Sorun, o anlayış!

Pandemiye dönüşen KOVİD-19 ile mücadelede, aşılama çalışmalarının başlamasıyla, vaka ve ölüm oranlarındaki azalmaları görünce ne kadar sevinmiştik.Hastanelerde yaşanan yoğunluğun sona erdiğini öğrenince de, mutlu olmuştuk.

Haberin Devamı

“Ohhh” çekmiştik.
Ne zaman ki; Kontrollü normalleşme sürecini “kontrolden” çıkartıp, aşı vurulmamaya başladık.
Dengeleri alt üst ettik.
Sıkıntılı günlere, geri döndük.
Salgın ile mücadelede, alınan önlemleri rafa kaldıranlardan daha ziyade, aşı vurulmayanlar ciddi tehlike oluşturuyor.
Bu süreçte aşı çok önemli.
Yapılan bilimsel çalışmalar bu gerçeği tüm çıplaklığıyla ortaya koyuyor.

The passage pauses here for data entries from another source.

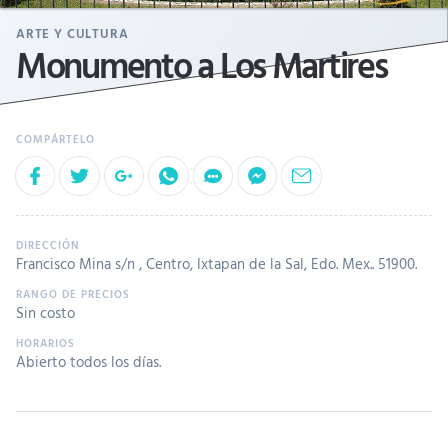
ARTE Y CULTURA
Monumento a Los Martires
Francisco Mina s/n , Centro, Ixtapan de la Sal, Edo. Mex.. 51900.
Sin costo
Abierto todos los días.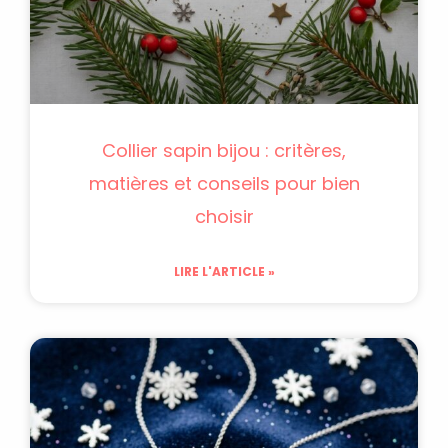
Collier sapin bijou : critères,
matières et conseils pour bien
choisir
LIRE L'ARTICLE »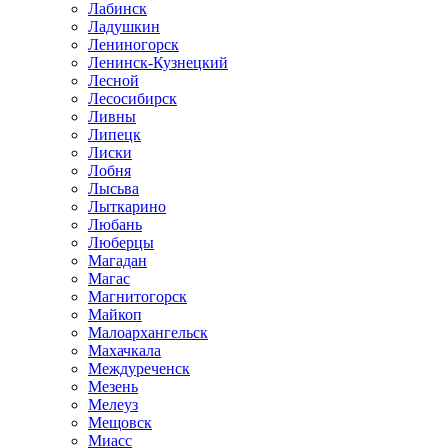
Лабинск
Ладушкин
Лениногорск
Ленинск-Кузнецкий
Лесной
Лесосибирск
Ливны
Липецк
Лиски
Лобня
Лысьва
Лыткарино
Любань
Люберцы
Магадан
Магас
Магнитогорск
Майкоп
Малоархангельск
Махачкала
Междуреченск
Мезень
Мелеуз
Мещовск
Миасс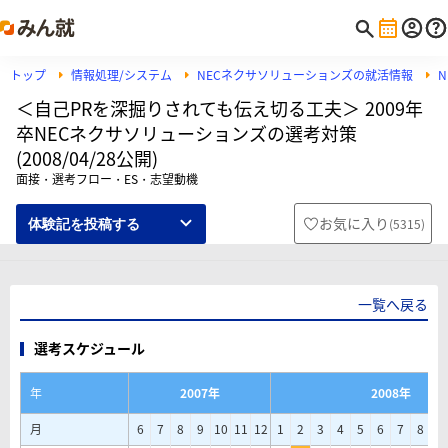
トップ
情報処理/システム
NECネクサソリューションズの就活情報
＜自己PRを深掘りされても伝え切る工夫＞ 2009年
卒NECネクサソリューションズの選考対策
(2008/04/28公開)
面接・選考フロー・ES・志望動機
お気に入り
(
5315
)
体験記を投稿する
一覧へ戻る
選考スケジュール
年
2007年
2008年
月
6
7
8
9
10
11
12
1
2
3
4
5
6
7
8
9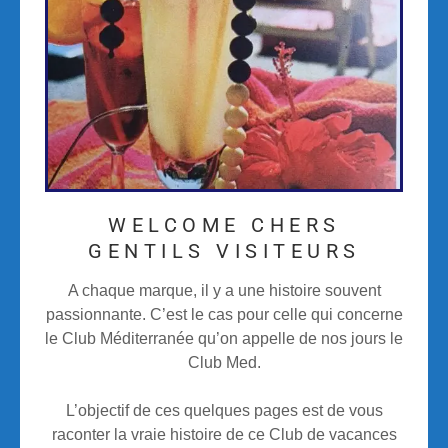
WELCOME CHERS
GENTILS VISITEURS
A chaque marque, il y a une histoire souvent
passionnante. C’est le cas pour celle qui concerne
le Club Méditerranée qu’on appelle de nos jours le
Club Med.
L’objectif de ces quelques pages est de vous
raconter la vraie histoire de ce Club de vacances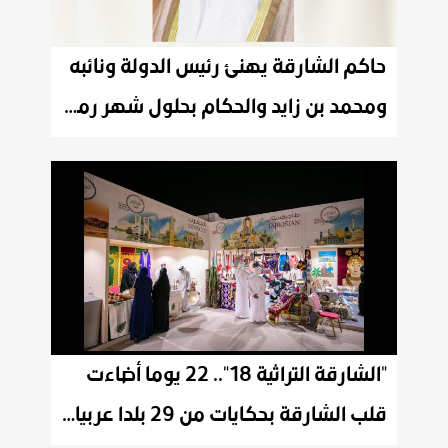
حاكم الشارقة يهنئ رئيس الدولة ونائبه
ومحمد بن زايد والحكام بحلول شهر رمضان الفضيل
"الشارقة التراثية 18".. 22 يوما أضاءت
قلب الشارقة بحكايات من 29 بلدا عربيا وأجنبيا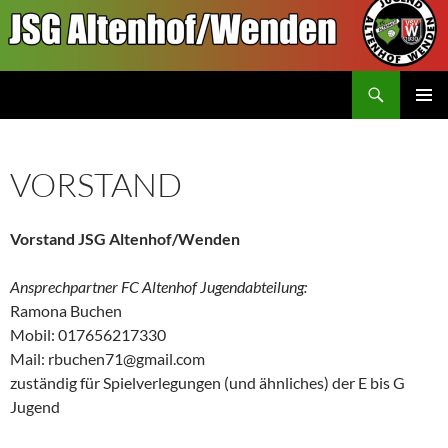
Inhalt
springen
Suchen
JSGAW.de
PRIMÄR
MENÜ
VORSTAND
Vorstand JSG Altenhof/Wenden
Ansprechpartner FC Altenhof Jugendabteilung:
Ramona Buchen
Mobil: 017656217330
Mail: rbuchen71@gmail.com
zuständig für Spielverlegungen (und ähnliches) der E bis G
Jugend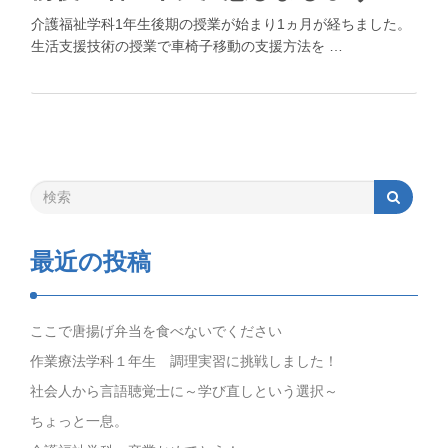
介護福祉学科1年生後期の授業が始まり1ヵ月が経ちました。
生活支援技術の授業で車椅子移動の支援方法を …
最近の投稿
ここで唐揚げ弁当を食べないでください
作業療法学科１年生 調理実習に挑戦しました！
社会人から言語聴覚士に～学び直しという選択～
ちょっと一息。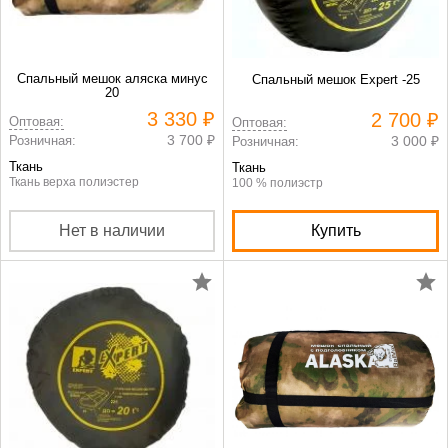
Спальный мешок аляска минус
Спальный мешок Expert -25
20
3 330 ₽
2 700 ₽
Оптовая:
Оптовая:
3 700 ₽
Розничная:
3 000 ₽
Розничная:
Ткань
Ткань
Ткань верха полиэстер
100 % полиэстр
Нет в наличии
Купить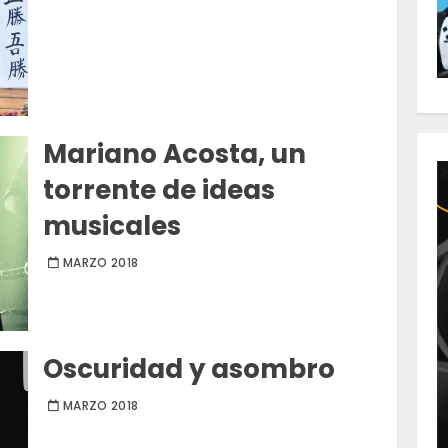
Mariano Acosta, un
torrente de ideas
musicales
MARZO 2018
Oscuridad y asombro
MARZO 2018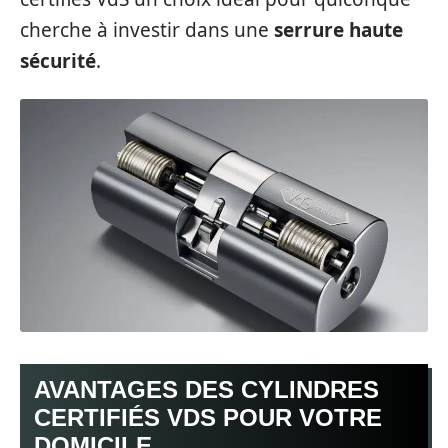
cherche à investir dans une
serrure haute
sécurité
.
AVANTAGES DES CYLINDRES
CERTIFIÉS VDS POUR VOTRE
DOMICILE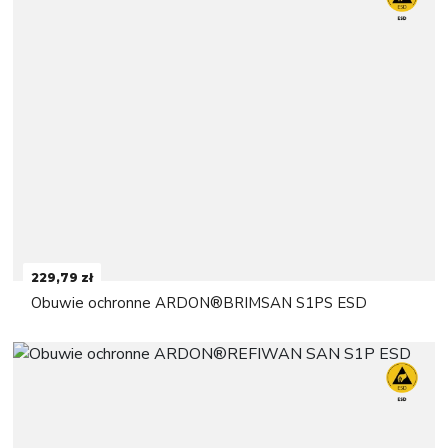
229,79 zł
Obuwie ochronne ARDON®BRIMSAN S1PS ESD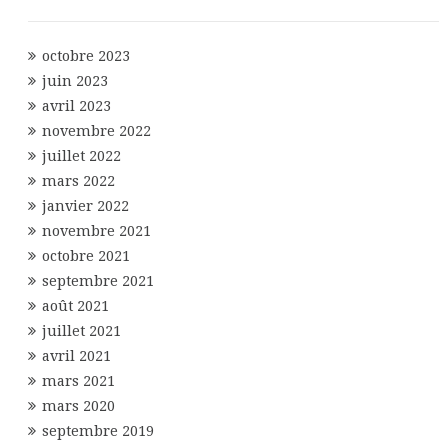
octobre 2023
juin 2023
avril 2023
novembre 2022
juillet 2022
mars 2022
janvier 2022
novembre 2021
octobre 2021
septembre 2021
août 2021
juillet 2021
avril 2021
mars 2021
mars 2020
septembre 2019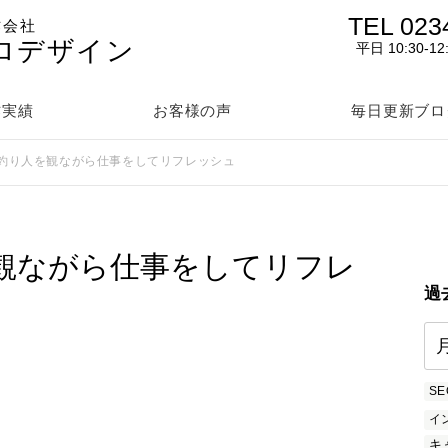
TEL 023
作会社
ロデザイン
平日 10:30-12
作実績
お客様の声
毎日更新ブロ
釣り人を観ながら仕事をしてリフレッシュ
観ながら仕事をしてリフレ
過
SE
イ
キ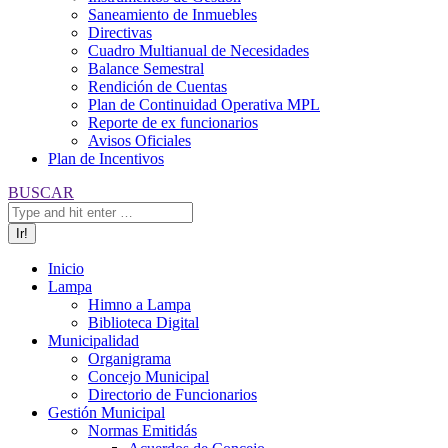
Saneamiento de Inmuebles
Directivas
Cuadro Multianual de Necesidades
Balance Semestral
Rendición de Cuentas
Plan de Continuidad Operativa MPL
Reporte de ex funcionarios
Avisos Oficiales
Plan de Incentivos
Buscar:
BUSCAR
Inicio
Lampa
Himno a Lampa
Biblioteca Digital
Municipalidad
Organigrama
Concejo Municipal
Directorio de Funcionarios
Gestión Municipal
Normas Emitidás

Buna rağmen bazı kesimlerin, ısrarcı olmaları anlaşılır gibi değil!.
Aşı karşıtı olan bu kişilerde, gençlerin çoğunluğu oluşturması da düşündürücü.
Bursa’dan örnek vereceğim.
Kentte, her 100 kişiden 66’sı, en az bir kez aşı vurulmuş.

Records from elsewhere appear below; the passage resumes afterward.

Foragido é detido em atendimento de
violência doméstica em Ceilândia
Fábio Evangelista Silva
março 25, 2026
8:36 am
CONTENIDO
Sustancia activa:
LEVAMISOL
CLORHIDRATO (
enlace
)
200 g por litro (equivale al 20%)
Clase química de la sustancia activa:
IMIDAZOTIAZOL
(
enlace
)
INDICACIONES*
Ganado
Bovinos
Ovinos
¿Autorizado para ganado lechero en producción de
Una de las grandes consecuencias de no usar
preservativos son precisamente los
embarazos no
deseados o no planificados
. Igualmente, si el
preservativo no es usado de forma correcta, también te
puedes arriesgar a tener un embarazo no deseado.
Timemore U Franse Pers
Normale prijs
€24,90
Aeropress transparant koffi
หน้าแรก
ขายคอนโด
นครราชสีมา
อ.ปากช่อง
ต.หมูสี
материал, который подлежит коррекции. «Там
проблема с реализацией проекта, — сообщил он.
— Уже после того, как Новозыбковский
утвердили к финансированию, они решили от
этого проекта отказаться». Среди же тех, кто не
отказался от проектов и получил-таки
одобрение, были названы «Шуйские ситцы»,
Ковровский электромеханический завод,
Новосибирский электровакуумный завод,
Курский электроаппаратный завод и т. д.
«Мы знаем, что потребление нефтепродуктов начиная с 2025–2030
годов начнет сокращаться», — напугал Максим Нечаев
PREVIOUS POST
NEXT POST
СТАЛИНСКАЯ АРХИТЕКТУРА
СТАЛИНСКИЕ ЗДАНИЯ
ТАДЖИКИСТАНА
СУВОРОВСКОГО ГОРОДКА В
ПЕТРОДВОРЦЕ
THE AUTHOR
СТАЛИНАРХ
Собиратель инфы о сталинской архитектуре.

Diğer büyükşehirlere bakıldığında, Bursa için bu güzel bir gelişme.
Kötü olan da; 17-40 yaş grubunda bulunanların büyük bölümünü aşıya yanaşmaması.
Çok ilginç…
Aşı konusunda, 60 yaş ve üzerindekiler de fazla sorun yaşanmıyor.
Onlar, gençlerden çok daha bilinçli.
70-74 yaş arasındakilerde hiçbir problem olmuyor.

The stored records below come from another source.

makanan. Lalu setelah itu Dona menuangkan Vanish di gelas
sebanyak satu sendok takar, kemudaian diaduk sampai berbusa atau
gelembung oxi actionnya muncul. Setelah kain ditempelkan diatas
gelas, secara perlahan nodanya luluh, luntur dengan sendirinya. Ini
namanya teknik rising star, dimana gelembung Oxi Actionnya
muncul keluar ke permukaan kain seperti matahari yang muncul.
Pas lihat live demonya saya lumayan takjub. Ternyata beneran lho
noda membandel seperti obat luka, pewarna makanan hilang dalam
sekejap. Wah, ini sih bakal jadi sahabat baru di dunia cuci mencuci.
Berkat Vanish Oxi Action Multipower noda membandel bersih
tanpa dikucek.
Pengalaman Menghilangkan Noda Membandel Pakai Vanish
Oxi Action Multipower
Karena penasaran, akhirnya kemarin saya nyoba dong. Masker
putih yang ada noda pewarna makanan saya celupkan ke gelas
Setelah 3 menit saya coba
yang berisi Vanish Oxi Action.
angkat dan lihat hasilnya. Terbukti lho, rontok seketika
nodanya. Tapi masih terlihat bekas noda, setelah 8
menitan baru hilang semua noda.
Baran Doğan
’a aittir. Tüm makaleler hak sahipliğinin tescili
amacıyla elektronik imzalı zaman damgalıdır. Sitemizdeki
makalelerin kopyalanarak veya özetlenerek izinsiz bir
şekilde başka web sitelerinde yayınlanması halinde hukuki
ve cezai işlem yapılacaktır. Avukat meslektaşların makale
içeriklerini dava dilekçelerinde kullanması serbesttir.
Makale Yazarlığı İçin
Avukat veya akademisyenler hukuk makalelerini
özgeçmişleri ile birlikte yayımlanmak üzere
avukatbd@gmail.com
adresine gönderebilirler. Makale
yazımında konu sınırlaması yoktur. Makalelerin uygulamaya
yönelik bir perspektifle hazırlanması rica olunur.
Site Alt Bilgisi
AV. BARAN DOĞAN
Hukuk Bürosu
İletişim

Dahası, randevu tarihinden önce gidip aşı vurulmak istiyorlar.
Görülen o ki bu sıkıntılı süreçte Bursa’yı, -yüksek riskli- şehirler arasına girmekten, gençlere rağmen aşı vurulan 40-74 yaş arasındakilerin, duyarlılığı kurtarıyor.
Peki, aşı olmaya neden sıcak bakmıyor?
Gerekli açıklamaların yapılmadığı söylenemez.
Bu haksızlık olur...
Sağlık Bakanlığı her fırsatta vatandaşları ısrarla uyarıyor.
Bilim insanları da üzerlerine düşen görevleri fazlasıyla yapıyor.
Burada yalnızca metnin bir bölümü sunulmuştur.